Indeed, the surprising note in answer to the discouragement that is voiced in our text is that God gives his servant an even greater mission and harder work to do (cf. Jeremiah 12:5) (v. 6). The faithful in Israel are called not only to bring their own society back to God, but they are also commanded to go into all the world and to make disciples of all nations. It is as if God is saying to us in so many words: "You think your attempts to live and spread the gospel are in vain where you are. All right. I'll give you an even bigger job. Spread the gospel throughout the world so that all peoples everywhere may be saved." And you see, that can be said because the work of the Lord and our mission in it depend not on our strength, not on our resources, not on our abilities, but on the strength and unlimited vitality and unconquerable love found in God. God is Lord of this world and all beyond it. He is the Holy One (v. 7), unlike any other. And his might and his life and his love cannot be defeated by any of the ways of this wayward world. So our text says to us, in that light: "Get to work. Trust God. Spread his Word. It will bear fruit in God's good time."

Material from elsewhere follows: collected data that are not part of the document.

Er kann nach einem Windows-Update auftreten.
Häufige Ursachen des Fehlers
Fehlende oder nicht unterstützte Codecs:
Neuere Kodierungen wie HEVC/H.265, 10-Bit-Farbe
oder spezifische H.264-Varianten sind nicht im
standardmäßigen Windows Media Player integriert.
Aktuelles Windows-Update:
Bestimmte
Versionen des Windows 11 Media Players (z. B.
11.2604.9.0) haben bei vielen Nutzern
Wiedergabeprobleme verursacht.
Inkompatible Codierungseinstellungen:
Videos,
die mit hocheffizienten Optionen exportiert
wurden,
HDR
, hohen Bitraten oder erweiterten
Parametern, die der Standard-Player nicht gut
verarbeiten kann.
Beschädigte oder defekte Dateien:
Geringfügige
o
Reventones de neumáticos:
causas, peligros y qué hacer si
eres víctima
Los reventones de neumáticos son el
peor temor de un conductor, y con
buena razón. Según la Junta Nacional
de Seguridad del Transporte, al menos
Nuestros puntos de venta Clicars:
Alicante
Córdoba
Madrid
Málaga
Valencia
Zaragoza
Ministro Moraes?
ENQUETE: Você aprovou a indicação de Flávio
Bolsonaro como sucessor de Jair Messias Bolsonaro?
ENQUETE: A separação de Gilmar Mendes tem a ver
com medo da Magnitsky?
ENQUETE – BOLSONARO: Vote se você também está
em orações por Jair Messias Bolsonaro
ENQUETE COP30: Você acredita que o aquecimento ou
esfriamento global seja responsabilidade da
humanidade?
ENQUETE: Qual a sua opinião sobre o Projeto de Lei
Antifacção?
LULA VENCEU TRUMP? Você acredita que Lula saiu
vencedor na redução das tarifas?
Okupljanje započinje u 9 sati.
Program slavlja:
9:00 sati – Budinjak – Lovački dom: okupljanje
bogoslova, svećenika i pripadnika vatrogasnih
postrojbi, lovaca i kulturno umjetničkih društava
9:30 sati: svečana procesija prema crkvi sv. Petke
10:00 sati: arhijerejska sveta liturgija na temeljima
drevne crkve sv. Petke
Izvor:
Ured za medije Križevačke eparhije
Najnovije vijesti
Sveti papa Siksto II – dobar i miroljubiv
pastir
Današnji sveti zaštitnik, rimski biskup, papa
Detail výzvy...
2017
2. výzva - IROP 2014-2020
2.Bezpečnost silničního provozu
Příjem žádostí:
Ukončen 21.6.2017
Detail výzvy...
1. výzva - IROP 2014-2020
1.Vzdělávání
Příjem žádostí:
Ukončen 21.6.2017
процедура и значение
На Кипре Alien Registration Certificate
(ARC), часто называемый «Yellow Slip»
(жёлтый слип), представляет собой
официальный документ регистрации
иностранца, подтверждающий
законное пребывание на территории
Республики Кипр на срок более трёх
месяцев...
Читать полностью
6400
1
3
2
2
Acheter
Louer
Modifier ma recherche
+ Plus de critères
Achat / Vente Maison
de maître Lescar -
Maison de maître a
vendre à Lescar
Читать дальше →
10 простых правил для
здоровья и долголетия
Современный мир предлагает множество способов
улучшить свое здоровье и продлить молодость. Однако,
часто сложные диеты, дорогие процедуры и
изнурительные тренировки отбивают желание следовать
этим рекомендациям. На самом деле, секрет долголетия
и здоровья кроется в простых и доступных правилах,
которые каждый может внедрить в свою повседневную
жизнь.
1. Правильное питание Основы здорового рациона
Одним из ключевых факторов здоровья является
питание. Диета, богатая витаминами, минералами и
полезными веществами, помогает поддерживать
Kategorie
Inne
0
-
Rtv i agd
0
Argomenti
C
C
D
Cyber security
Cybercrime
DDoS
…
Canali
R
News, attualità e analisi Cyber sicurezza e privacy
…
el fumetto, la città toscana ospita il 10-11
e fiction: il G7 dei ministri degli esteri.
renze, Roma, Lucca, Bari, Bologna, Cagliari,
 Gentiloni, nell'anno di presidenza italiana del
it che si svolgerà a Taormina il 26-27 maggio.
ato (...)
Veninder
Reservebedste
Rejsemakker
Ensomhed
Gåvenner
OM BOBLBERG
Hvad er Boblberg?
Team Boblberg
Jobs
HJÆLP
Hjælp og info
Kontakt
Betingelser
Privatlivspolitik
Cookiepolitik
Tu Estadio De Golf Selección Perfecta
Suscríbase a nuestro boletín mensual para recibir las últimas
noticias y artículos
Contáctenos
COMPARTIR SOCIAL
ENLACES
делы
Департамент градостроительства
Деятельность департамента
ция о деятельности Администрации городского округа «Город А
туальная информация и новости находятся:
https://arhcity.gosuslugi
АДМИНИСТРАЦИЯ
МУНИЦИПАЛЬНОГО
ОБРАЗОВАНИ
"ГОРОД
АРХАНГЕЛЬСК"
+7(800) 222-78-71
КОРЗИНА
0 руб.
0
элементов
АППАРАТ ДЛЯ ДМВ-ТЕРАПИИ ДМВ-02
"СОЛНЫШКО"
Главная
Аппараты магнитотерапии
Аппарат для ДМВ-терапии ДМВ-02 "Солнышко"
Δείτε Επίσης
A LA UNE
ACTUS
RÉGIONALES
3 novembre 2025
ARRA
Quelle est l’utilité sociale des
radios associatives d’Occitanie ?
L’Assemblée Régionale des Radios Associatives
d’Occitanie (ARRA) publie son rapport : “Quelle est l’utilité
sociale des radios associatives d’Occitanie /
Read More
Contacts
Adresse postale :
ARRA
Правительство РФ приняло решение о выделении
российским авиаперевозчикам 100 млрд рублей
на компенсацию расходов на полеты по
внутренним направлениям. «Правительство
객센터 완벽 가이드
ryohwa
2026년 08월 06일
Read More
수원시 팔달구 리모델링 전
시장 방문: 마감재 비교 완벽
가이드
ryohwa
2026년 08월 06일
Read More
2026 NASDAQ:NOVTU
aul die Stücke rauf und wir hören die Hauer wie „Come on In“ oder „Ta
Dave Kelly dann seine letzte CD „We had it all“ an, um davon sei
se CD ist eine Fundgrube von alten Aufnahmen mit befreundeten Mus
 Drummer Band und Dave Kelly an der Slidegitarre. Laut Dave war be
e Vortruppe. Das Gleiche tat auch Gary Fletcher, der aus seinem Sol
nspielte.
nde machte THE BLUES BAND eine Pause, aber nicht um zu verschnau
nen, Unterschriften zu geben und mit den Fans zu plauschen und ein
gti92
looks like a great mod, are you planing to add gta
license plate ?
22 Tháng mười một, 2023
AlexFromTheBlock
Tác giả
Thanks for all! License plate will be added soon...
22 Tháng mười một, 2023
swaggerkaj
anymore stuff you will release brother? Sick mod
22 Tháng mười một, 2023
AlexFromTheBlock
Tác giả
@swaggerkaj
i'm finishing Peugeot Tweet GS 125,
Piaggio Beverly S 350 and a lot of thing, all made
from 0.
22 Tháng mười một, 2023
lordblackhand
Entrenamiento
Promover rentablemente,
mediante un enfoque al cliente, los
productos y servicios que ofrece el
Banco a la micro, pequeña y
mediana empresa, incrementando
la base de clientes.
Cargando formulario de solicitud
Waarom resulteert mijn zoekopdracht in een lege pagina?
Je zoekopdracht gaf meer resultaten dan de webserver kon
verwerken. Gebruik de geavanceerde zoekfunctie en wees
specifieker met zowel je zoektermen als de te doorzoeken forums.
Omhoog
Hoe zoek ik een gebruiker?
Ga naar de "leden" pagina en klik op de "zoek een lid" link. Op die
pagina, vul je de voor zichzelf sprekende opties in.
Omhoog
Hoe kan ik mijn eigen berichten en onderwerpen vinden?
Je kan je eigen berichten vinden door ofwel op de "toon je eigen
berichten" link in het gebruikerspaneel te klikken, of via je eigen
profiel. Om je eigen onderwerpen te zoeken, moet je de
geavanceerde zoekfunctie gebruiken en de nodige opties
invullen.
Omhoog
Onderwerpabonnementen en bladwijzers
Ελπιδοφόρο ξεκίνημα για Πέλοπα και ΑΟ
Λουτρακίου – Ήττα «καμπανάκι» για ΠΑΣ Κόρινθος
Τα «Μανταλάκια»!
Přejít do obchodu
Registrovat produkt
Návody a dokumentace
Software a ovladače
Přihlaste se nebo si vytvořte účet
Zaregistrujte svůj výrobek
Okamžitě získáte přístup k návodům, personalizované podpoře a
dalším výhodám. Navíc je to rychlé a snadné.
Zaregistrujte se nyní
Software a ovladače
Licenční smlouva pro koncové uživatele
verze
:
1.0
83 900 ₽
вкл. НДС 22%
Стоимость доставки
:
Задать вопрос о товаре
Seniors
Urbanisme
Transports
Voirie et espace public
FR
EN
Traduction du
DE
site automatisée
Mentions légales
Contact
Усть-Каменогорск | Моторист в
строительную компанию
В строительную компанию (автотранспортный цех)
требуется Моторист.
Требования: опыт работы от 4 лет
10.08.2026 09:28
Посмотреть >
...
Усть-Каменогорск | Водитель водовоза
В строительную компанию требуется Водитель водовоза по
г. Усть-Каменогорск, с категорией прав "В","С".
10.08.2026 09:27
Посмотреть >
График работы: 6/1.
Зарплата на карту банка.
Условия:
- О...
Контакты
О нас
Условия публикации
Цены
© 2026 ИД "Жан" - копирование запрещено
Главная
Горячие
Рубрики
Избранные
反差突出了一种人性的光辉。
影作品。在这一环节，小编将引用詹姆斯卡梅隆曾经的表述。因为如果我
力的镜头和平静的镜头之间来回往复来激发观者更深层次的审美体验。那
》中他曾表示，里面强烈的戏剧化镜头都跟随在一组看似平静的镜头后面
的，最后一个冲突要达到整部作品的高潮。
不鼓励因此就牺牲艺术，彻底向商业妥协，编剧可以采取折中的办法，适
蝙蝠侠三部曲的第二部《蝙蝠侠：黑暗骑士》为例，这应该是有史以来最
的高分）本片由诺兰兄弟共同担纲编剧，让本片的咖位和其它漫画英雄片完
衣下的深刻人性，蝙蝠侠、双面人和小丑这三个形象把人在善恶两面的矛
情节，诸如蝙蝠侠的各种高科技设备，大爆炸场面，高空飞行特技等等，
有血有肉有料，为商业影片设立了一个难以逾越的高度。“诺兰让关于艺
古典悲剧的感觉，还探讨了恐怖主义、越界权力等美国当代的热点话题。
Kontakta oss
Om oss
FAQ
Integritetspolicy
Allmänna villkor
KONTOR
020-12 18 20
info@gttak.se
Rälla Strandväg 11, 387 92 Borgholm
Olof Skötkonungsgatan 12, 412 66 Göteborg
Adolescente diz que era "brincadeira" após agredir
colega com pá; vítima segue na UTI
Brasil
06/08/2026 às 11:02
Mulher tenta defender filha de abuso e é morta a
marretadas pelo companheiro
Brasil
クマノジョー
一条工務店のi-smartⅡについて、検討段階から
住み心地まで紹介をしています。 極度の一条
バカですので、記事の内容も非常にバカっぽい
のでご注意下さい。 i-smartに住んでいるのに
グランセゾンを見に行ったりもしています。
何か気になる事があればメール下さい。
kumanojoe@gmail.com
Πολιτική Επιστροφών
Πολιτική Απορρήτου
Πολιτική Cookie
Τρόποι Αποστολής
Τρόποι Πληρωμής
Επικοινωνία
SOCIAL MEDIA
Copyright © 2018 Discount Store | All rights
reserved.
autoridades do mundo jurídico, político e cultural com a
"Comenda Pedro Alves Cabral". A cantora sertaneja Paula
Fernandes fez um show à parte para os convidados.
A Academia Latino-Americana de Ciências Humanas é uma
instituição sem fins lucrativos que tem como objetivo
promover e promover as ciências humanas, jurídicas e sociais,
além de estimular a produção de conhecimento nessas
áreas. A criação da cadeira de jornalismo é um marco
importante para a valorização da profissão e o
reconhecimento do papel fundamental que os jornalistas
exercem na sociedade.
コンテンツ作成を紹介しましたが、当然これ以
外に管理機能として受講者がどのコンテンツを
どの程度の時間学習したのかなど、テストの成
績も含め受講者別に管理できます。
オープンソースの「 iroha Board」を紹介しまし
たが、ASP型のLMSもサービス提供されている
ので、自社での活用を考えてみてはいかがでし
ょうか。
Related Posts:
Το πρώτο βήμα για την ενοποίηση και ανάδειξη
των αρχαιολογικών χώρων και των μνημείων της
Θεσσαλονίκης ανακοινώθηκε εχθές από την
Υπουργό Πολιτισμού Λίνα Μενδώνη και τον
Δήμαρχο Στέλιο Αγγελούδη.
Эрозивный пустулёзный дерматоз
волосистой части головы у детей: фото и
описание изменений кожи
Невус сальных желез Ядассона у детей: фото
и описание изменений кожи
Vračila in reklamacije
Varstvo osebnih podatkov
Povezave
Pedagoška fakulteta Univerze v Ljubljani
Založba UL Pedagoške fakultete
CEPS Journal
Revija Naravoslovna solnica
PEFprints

The final stanza of our text (v. 7) gives its affirmation of that final triumph of the Lord. For it pictures all kings and princes, all nations of the earth, bringing their worship and paying their homage to the one Lord of all. And of course, that is the reassurance given to all of us servants too, isn't it? There will come a day when every knee bows and every tongue confesses that Jesus Christ is Lord, to the glory of God the Father (Philippians 2:10-11). And to those of us who are faithful servants, our Lord himself will say, "Well done, good and faithful servant ... Enter into the joy of your master" (Matthew 25:21).